Create a BYTE array with the label ‘output’. This array will have a dynamic length equal to LENGTHOF input. When executing the program using encryption, the variable ‘output’ will hold the cypher-text and in the case of decryption, ‘output’ will hold plaintext.
You may create any other values you deem necessary.
You must have three procedures for this homework. The main procedure, a procedure to handle encryption, and another to handle the decryption. You may create other procedures if you wish.
Example of encryption / decryption:
For more information check the Wiki link: (https://en.wikipedia.org/wiki/ Vigenère_cipher)
The example below will use the plaintext word MEMORY and the key BAD.
First you “line up” your plaintext word with your key by writing the key directly beneath the plaintext word. Continue to repeat the key under each plaintext character:
MEMORY
BADBAD
In the above example MEMORY is longer than BAD, therefore, BAD was repeated. Next choose each character in the plaintext word, starting with the first and encrypt it.
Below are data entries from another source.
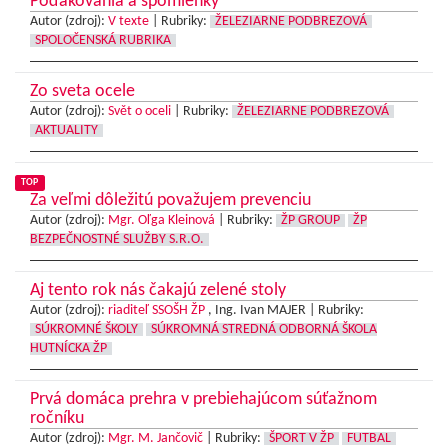
Poďakovania a spomienky
Autor (zdroj):
V texte
|
Rubriky:
ŽELEZIARNE PODBREZOVÁ
SPOLOČENSKÁ RUBRIKA
Zo sveta ocele
Autor (zdroj):
Svět o oceli
|
Rubriky:
ŽELEZIARNE PODBREZOVÁ
AKTUALITY
TOP
Za veľmi dôležitú považujem prevenciu
Autor (zdroj):
Mgr. Oľga Kleinová
|
Rubriky:
ŽP GROUP
ŽP
BEZPEČNOSTNÉ SLUŽBY S.R.O.
Aj tento rok nás čakajú zelené stoly
Autor (zdroj):
riaditeľ SSOŠH ŽP
, Ing. Ivan MAJER |
Rubriky:
SÚKROMNÉ ŠKOLY
SÚKROMNÁ STREDNÁ ODBORNÁ ŠKOLA
HUTNÍCKA ŽP
Prvá domáca prehra v prebiehajúcom súťažnom
ročníku
Autor (zdroj):
Mgr. M. Jančovič
|
Rubriky:
ŠPORT V ŽP
FUTBAL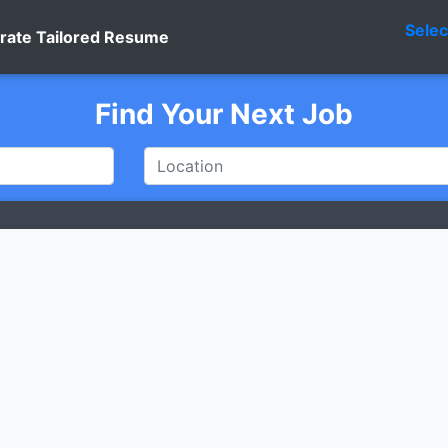
Sele
rate Tailored Resume
Find Your Next Job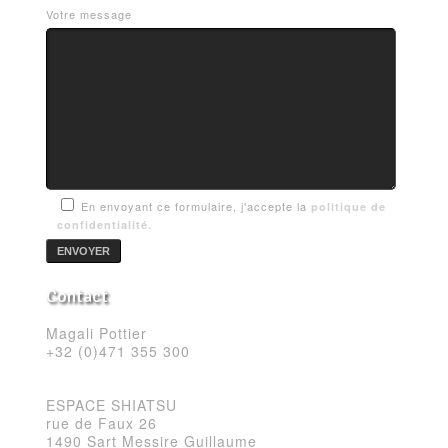
Votre message
En envoyant ce formulaire, j'accepte la
politique de
confidentialité.
Contact
Magali Pottier
+32 (0)471 355 300
ESPACE SHIATSU
rue de Faux 26
1490 Sart Messire Guillaume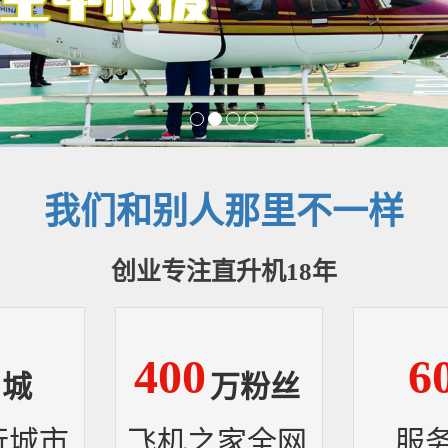
我们和别人那里不一样
创业专注直升机18年
400
6
城
万粉丝
行城市
飞机之家全网
服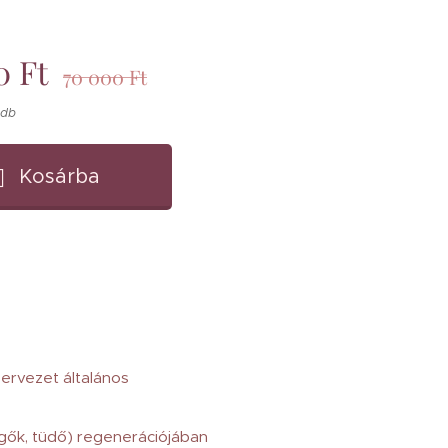
0
Ft
70 000
Ft
 db
Kosárba
ervezet általános
rgők, tüdő) regenerációjában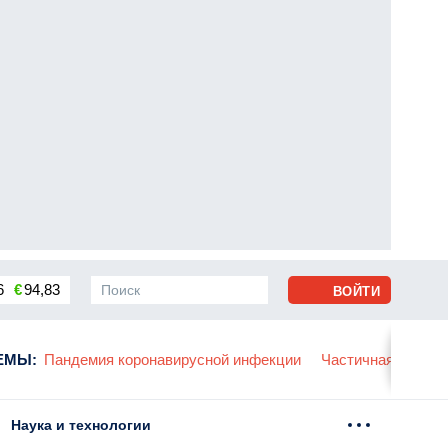
6
€
94,83
ВОЙТИ
сса
ЕМЫ
:
Пандемия коронавирусной инфекции
Частичная мобили
Наука и технологии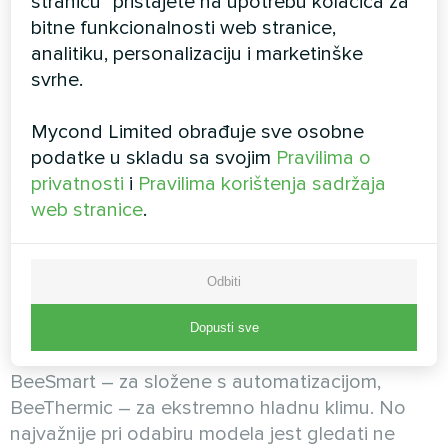
stranicu" pristajete na upotrebu kolačića za
odmrzavanje, otpornost na smetnje, automatski
bitne funkcionalnosti web stranice,
oporavak, rad testiran pri -25°C
analitiku, personalizaciju i marketinške
svrhe.
Za koga:
Hladne klimatske zone, gdje
temperatura redovito pada ispod -15°C,
Mycond Limited obrađuje sve osobne
planinska područja, oštre zime, kritično je važan
podatke u skladu sa svojim
Pravilima o
stabilan rad bez gubitka snage pri mrazu,
privatnosti
i
Pravilima korištenja sadržaja
monovalentna shema u hladnoj klimi
web stranice
.
Sve tri serije imaju klasu A+++, certifikaciju Heat
Pump Keymark, rashladno sredstvo R32 i
temperaturu polaza do +55°C, stoga su
Odbiti
prikladne za većinu sustava grijanja, uključujući
stare radijatore. Razlika je u specijalizaciji:
Dopusti sve
MBasic – univerzalan za jednostavne sustave,
BeeSmart – za složene s automatizacijom,
BeeThermic – za ekstremno hladnu klimu. No
najvažnije pri odabiru modela jest gledati ne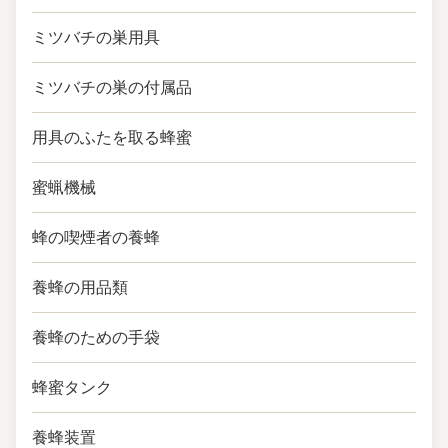
ミツバチの巣用具
ミツバチの巣の付属品
用具のふたを取る蜂蜜
蜜蝋機械
蜂の喫煙者の養蜂
養蜂の用品類
養蜂のための手袋
蜂蜜タンク
養蜂装置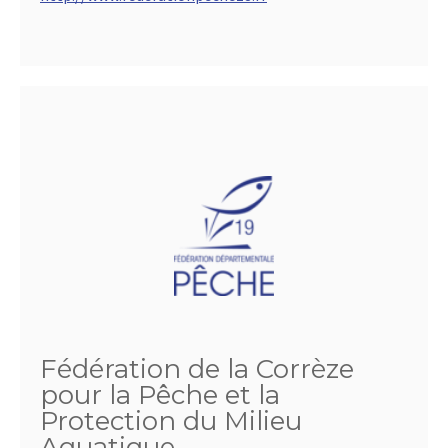
Fédération de la Corrèze
pour la Pêche et la
Protection du Milieu
Aquatique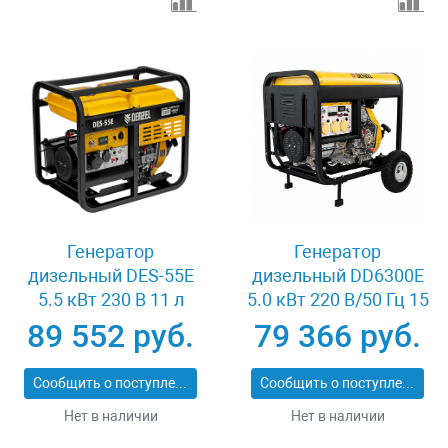
Генератор
Генератор
дизельный DES-55E
дизельный DD6300Е
5.5 кВт 230 В 11 л
5.0 кВт 220 В/50 Гц 15
электростартер
л электростартер
89 552 руб.
79 366 руб.
Denzel 94414
Denzel 94657
Сообщить о поступлении
Сообщить о поступлении
Нет в наличии
Нет в наличии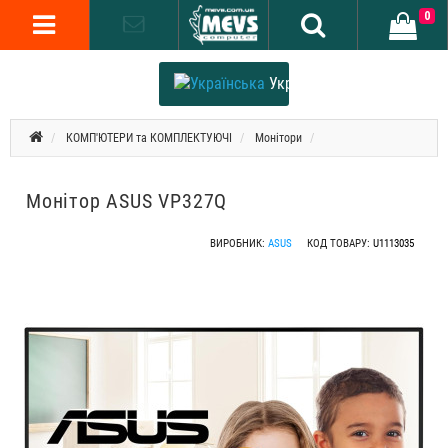
0
Українська
КОМП'ЮТЕРИ та КОМПЛЕКТУЮЧІ
Монітори
Монітор ASUS VP327Q
ВИРОБНИК:
ASUS
КОД ТОВАРУ:
U1113035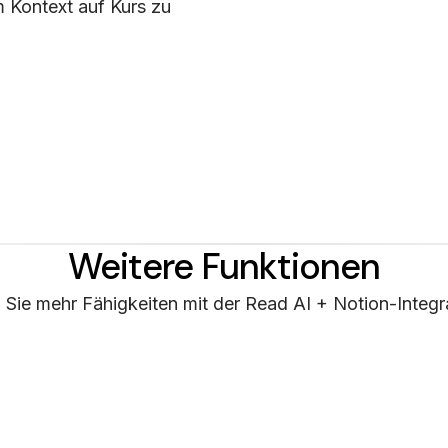
 Kontext auf Kurs zu
Weitere Funktionen
 Sie mehr Fähigkeiten mit der Read AI + Notion-Integra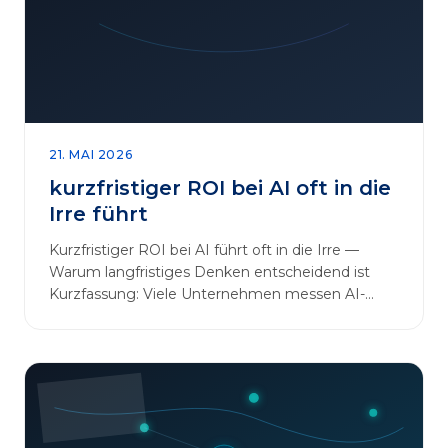
sinnvoll erweitern [&hellip;]
21. MAI 2026
kurzfristiger ROI bei AI oft in die
Irre führt
Kurzfristiger ROI bei AI führt oft in die Irre —
Warum langfristiges Denken entscheidend ist
Kurzfassung: Viele Unternehmen messen AI-
Initiativen am…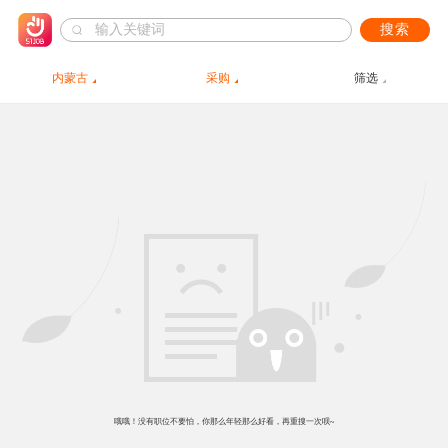
搜索
内蒙古
采购
筛选
哦哦！没有职位不要怕，你那么年轻那么好看，再重搜一次呗~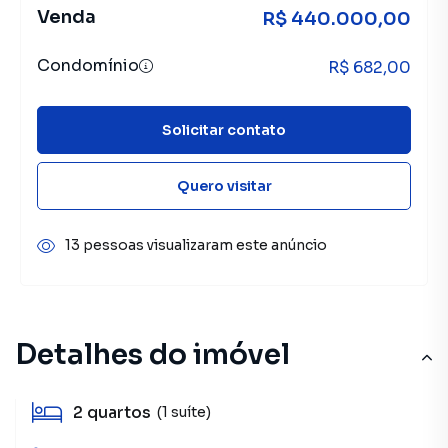
Venda
R$ 440.000,00
Condomínio
R$ 682,00
Solicitar contato
Quero visitar
13 pessoas visualizaram este anúncio
Detalhes do imóvel
2
quartos
(1 suíte)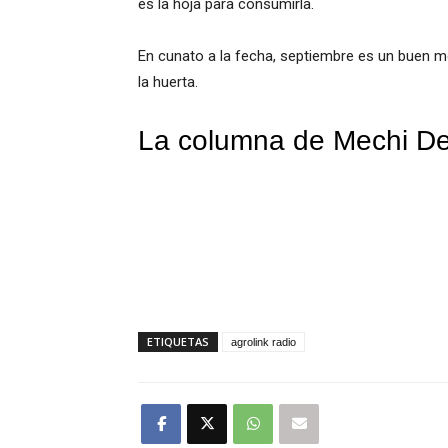
es la hoja para consumirla.
En cunato a la fecha, septiembre es un buen
la huerta.
La columna de Mechi De
ETIQUETAS
agrolink radio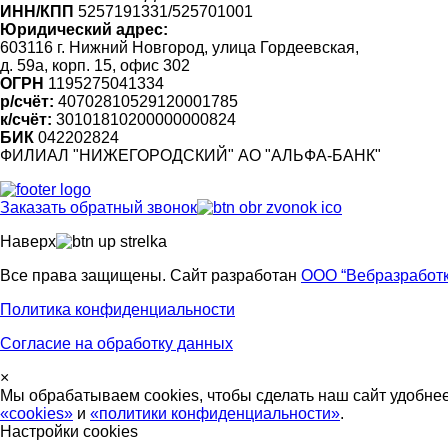
ИНН/КПП
5257191331/525701001
Юридический адрес:
603116 г. Нижний Новгород, улица Гордеевская,
д. 59а, корп. 15, офис 302
ОГРН
1195275041334
р/счёт:
40702810529120001785
к/счёт:
30101810200000000824
БИК
042202824
ФИЛИАЛ "НИЖЕГОРОДСКИЙ" АО "АЛЬФА-БАНК"
Заказать обратный звонок
Наверх
Все права защищены. Сайт разработан
ООО “Вебразработк
Политика конфиденциальности
Согласие на обработку данных
×
Мы обрабатываем cookies, чтобы сделать наш сайт удобне
«cookies»
и
«политики конфиденциальности»
.
Настройки cookies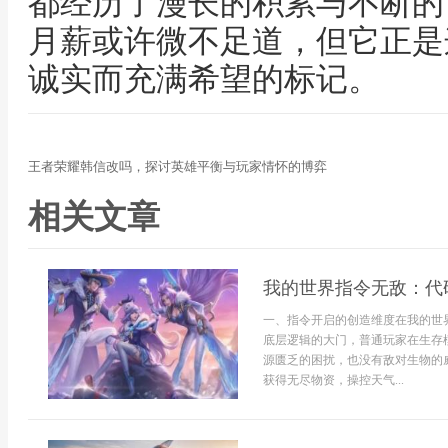
都经历了漫长的积累与不断的
月薪或许微不足道，但它正是
诚实而充满希望的标记。
王者荣耀韩信改吗，探讨英雄平衡与玩家情怀的博弈
相关文章
我的世界指令无敌：代
一、指令开启的创造维度在我的世
底层逻辑的大门，普通玩家在生存
源匮乏的困扰，也没有敌对生物的
获得无尽物资，操控天气...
To encrypt a character, you first find the column on the chart corresponding to the character in the plaintext, e.g. the character M (circled in blue). Next, find the row starting with the key character, e.g. the character B (circled in red). Finally, find where
the plaintext column and the key row intersect, e.g. the character N (circled in yellow). Continue this for each character.
MEMORY
BADBAD
N
MEMORY
BADBAD
NE
MEMORY
BADBAD
NEP
Continue until all characters have been encrypted:
Input = MEMORY (plaintext)
Key = BADBAD (key)
output= NEPPRB (cypher-text)
Decrypting is the opposite of encrypting. To decrypt NEPPRB first write the key under the cypher-text. Then find the row starting with the key character. Next, move across that row until you find the cypher-text character. The cypher-text character’s column is the plaintext column.
NEPPRB
BADBAD
M
NEPPRB
BADBAD
ME
NEPPRB
BADBAD
MEM
Continue until the cypher-text has been decrypted:
Input = NEPPRB
Key = BADBAD
Output = MEMORY
(80 points): Read the comments in the template file “project5_template.asm” and finish (1)~(8)
At the top of your “asm” file, give a brief description of the program, author name and last modified date in the form of comments.
For the code, explain what each assembly line mean in plain English. Your comment should be meaningful and reflect the code correctly.